Querida, sei que, logo à noite, quando chegar a casa e te encontrar à volta das panelas lamentando o teu dia, irás mais uma vez fazer-me queixas dos disparates do Leonardo, do Lúcio e da Laura
(e eu, como sempre, a tentar lembrar-me porque raio os nomes dos nossos filhos começam todos por «éle»!)
e também do primo Luís
(será de família?),
que veio passar o verão connosco a Mem Martins, da vizinha de cima que voltou a estender roupa a pingar, ou do militar do andar ao lado que arranjou novo companheiro, irás voltar a dizer-me que o grelhador eléctrico, comprado em saldo no Feira Nova e no qual tentas com afinco assar sardinhas no estendal da roupa, não funciona bem, e eu ficarei a pensar que os problemas do meu dia são pequeninos e insignificantes ao pé dos teus.
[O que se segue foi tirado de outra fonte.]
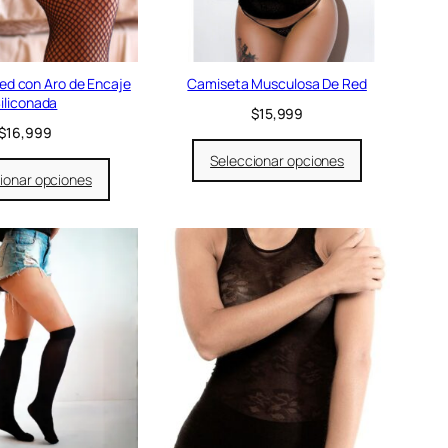
a
e
l
s
e
:
r
$
a
1
ed con Aro de Encaje
Camiseta Musculosa De Red
:
7
iliconada
$
15,999
$
,
$
16,999
2
9
2
9
Seleccionar opciones
,
9
ionar opciones
9
.
9
9
.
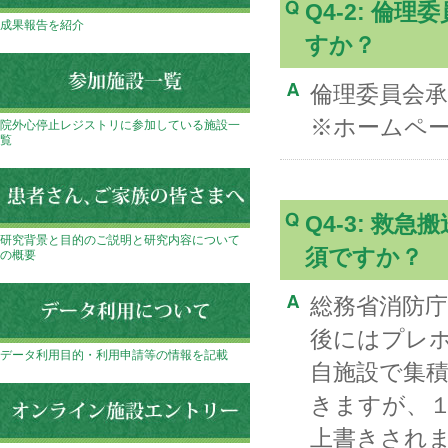
Q4-2: 
成果報告を紹介
すか？
倫理委員会
※ホームペ
院外心停止レジストリに参加している施設一
覧
Q4-3: 
研究背景と目的のご説明と研究内容について
須ですか？
の概要
総務省消防庁のAl
後にはプレ
データ利用目的・利用申請等の情報を記載
自施設で集
きますが、１年後に
上書きされ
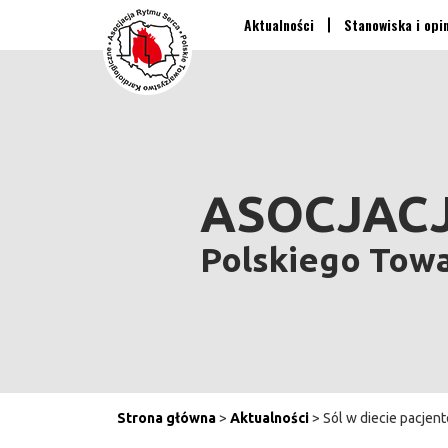
Aktualności
Stanowiska i opi
ASOCJACJ
Polskiego Tow
Strona główna
>
Aktualności
> Sól w diecie pacjen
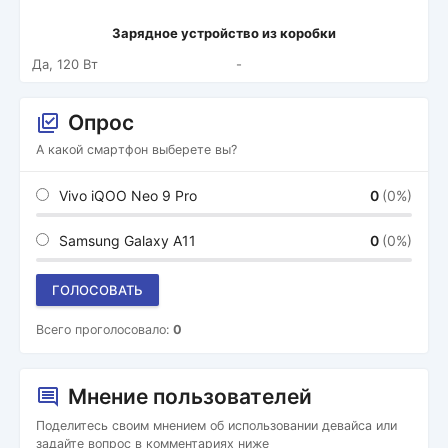
Зарядное устройство из коробки
Да, 120 Вт
-
Опрос
А какой смартфон выберете вы?
Vivo iQOO Neo 9 Pro
0
(0%)
Samsung Galaxy A11
0
(0%)
ГОЛОСОВАТЬ
Всего проголосовало:
0
Мнение пользователей
Поделитесь своим мнением об использовании девайса или
задайте вопрос в комментариях ниже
Porque não me apetecerá contar-te que o meu chefe gritou mais uma vez comigo ou que as contas da empresa andam mal, que provavelmente nem irei ter subsídio de férias e que oxalá o ordenado não se atrase, senão a prestação das três assoalhadas com marquise
(como raio cabemos cá todos?)
está em risco, e tu querias tanto uma máquina de lavar roupa nova, igualzinha àquela que viste no folheto que deixaram na caixa do correio e que a tua irmã já tem, e eu sem ver outra alternativa senão irmos à praia de autocarro, porque o nosso Fiat Uno ainda não passou na inspecção e o meu irmão não está cá para arranjá-lo.
Não te quero preocupar com isso amor, mas também não sei de mais nada para conversar contigo. Não tenho nenhum colega que se tenha divorciado recentemente por ter sido apanhado com a cunhada a fazer nudismo no Meco e tão pouco te interessaria saber que roubaram outra vez os espelhos do elevador do prédio onde moramos. Como não ligas ao futebol, como certamente não te interessa saber que o meu computador no trabalho não se entende comigo e tenho que fazer as facturas à mão, irei permanecer calado, depois de ter dado um beijinho na bochecha corada e escutarei o quanto te correu mal o dia, pois tenho a certeza de que te continuarás a queixar mesmo quando eu fugir para a marquise onde os miúdos dormem, e eu:
«— Sim ?»
«— Tchee!...»
«— Não me digas...»,
já sem te escutar bem, tentando ganhar espaço para abrir a janela e mergulhar num cigarro porque tu não gostas do cheiro em casa. Já vi que os miúdos têm pósteres novos na parede e nas janelas, é engraçado que eles têm um ar menos chocante do que aqueles que eu tinha no meu quarto quando te conheci no secundário. Quantas vezes me apetece confessar-te que tenho saudades desse tempo, se calhar são apenas saudades dos sonhos que então tínhamos, até tu engravidares e o teu pai me obrigar a casar contigo.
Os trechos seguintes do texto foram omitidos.